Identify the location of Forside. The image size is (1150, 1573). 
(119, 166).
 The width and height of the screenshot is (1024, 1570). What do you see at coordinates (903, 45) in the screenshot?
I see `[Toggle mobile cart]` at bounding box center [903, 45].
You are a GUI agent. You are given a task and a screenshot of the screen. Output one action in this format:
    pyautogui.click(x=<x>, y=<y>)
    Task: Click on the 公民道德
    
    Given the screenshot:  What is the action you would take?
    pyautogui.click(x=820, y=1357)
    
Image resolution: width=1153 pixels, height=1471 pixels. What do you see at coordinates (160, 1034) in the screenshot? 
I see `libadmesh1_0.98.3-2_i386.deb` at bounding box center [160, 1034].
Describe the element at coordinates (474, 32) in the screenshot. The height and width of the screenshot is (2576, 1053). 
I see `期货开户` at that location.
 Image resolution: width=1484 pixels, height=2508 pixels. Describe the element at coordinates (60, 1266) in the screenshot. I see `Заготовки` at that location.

────

__Action item__: Each line of the data should be reproduced exactly as it appears.

__Finished exercise__:
Identify the location of Forside. The image size is (1150, 1573). 
(119, 166).
 The width and height of the screenshot is (1024, 1570). What do you see at coordinates (903, 45) in the screenshot?
I see `[Toggle mobile cart]` at bounding box center [903, 45].
You are a GUI agent. You are given a task and a screenshot of the screen. Output one action in this format:
    pyautogui.click(x=<x>, y=<y>)
    Task: Click on the 公民道德
    
    Given the screenshot:  What is the action you would take?
    pyautogui.click(x=820, y=1357)
    
Image resolution: width=1153 pixels, height=1471 pixels. What do you see at coordinates (160, 1034) in the screenshot? 
I see `libadmesh1_0.98.3-2_i386.deb` at bounding box center [160, 1034].
Describe the element at coordinates (474, 32) in the screenshot. The height and width of the screenshot is (2576, 1053). 
I see `期货开户` at that location.
 Image resolution: width=1484 pixels, height=2508 pixels. Describe the element at coordinates (60, 1266) in the screenshot. I see `Заготовки` at that location.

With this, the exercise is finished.